The book would be  of interest to readers in countries that cannot shape the world to satisfy their particular  national economic interests—a reality faced by most, if not all. Other approaches often use individual (national) economies as their starting point and then model the global system as interactions among them. Vonnegut considers the global economy as a whole, not simply a sum of national parts, providing a framework that is not extrapolated from national perspectives of international economics.

Vonnegut’s writing drew on his academic expertise teaching a course on  global economics at the University of California Santa Barbara (UCSB), and his practical experience as a consultant working in emerging markets finance and policy (with a stint in the Middle East, where this author met him).

Contemporary economic phenomena in my view can be explained using Vonnegut’s approach. An example of this is the global impact of the United States tax reform that was adopted by the  Congress at the end of last year.

According to a report released in February by UNCTAD (the United Nations Conference on Trade and Development), US corporations may bring in up to $2 trillion under the new tax regime by repatriating cash from foreign affiliates. As analysts describe it, the reform ends a system whereby companies defer tax on foreign earnings until the repatriation of funds. Instead, the new measure treats those earnings as if they were being repatriated, with an 8 percent tax on non-cash assets and a 15.5 percent tax on cash.

UNCTAD noted that the last similar US tax move—the 2005 Homeland Investment Act—resulted in the repatriation of $300 billion from abroad, and that funds available for repatriation in 2018 are seven times larger than in 2005. With $3.2 trillion in US overseas retained earnings, including about $2 trillion held in cash, this amount is today equal to half of US-owned foreign direct investment. Consequently, the UN body said, “repatriations could cause a large drop in the outward FDI stock position of the United States.”

Such a shift in FDI stock is expected to have significant effects on global investment patterns. The implications for developing economies are not wholly clear as they comprise a wide range and also depend in part on the reactions of other countries. Using the tools provided by Vonnegut would be of value in assessing these inter-relations and the ramifications of US and others’ policies beyond their borders.

However, Vonnegut’s analysis of the global economy as more than a grouping of domestic economies could fruitfully be taken even further by adding a geopolitical framework.

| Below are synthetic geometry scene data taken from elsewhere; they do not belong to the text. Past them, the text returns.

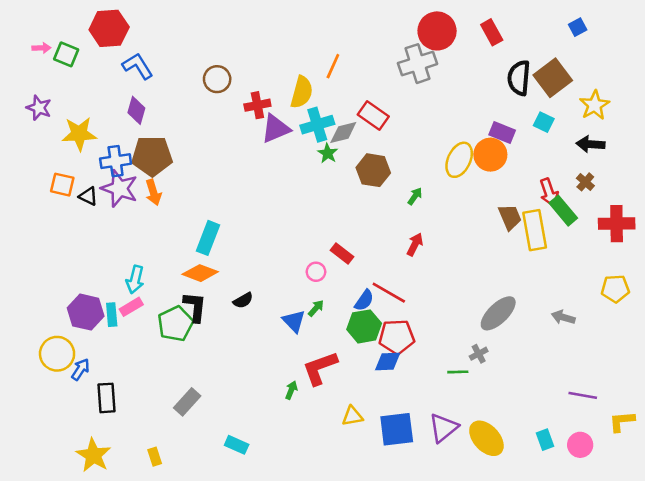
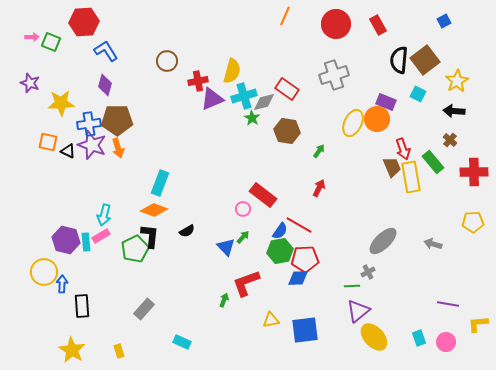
gray cross: (417, 64) -> (334, 75), moved
orange line: (333, 66) -> (285, 16), moved
red arrow: (549, 192) -> (403, 149), moved
red rectangle: (342, 254) -> (263, 195), size x1.5
blue arrow: (80, 369) -> (62, 284), turned -30
purple triangle: (444, 428) -> (358, 311), moved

Andrew Vonnegut’s famous cousin, the novelist Kurt Vonnegut, once wrote that US President George W. Bush had “gathered around him upper-crust C-students who know no history or geography.” Inside the Global Economy, as it stands today, could do with a geopolitical component and would benefit from being beefed up with perspectives on history and geography. Regardless, the world is changing so fast that a second edition of this book should not be far off. I give the current global system another decade before a very different world starts to replace it.

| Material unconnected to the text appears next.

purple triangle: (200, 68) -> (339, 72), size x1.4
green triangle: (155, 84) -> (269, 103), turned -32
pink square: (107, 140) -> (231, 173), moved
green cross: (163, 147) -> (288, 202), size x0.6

Also, it has to be mentioned that Inside the Global Economy pays little attention to Arab countries. This is deplorable because this otherwise fine book could have much to say in clarifying the context of regional turmoil in this part of the world. Introducing, for example, the case of Qatar’s dispute with Saudi Arabia, within the context of the Iran-US clash, would provide a more shrewd analysis of energy markets. If the geopolitical element is woven into Vonnegut’s analysis, this comprehensive book will be of even greater value to readers seeking to understand the global economy, from the Arab world and beyond.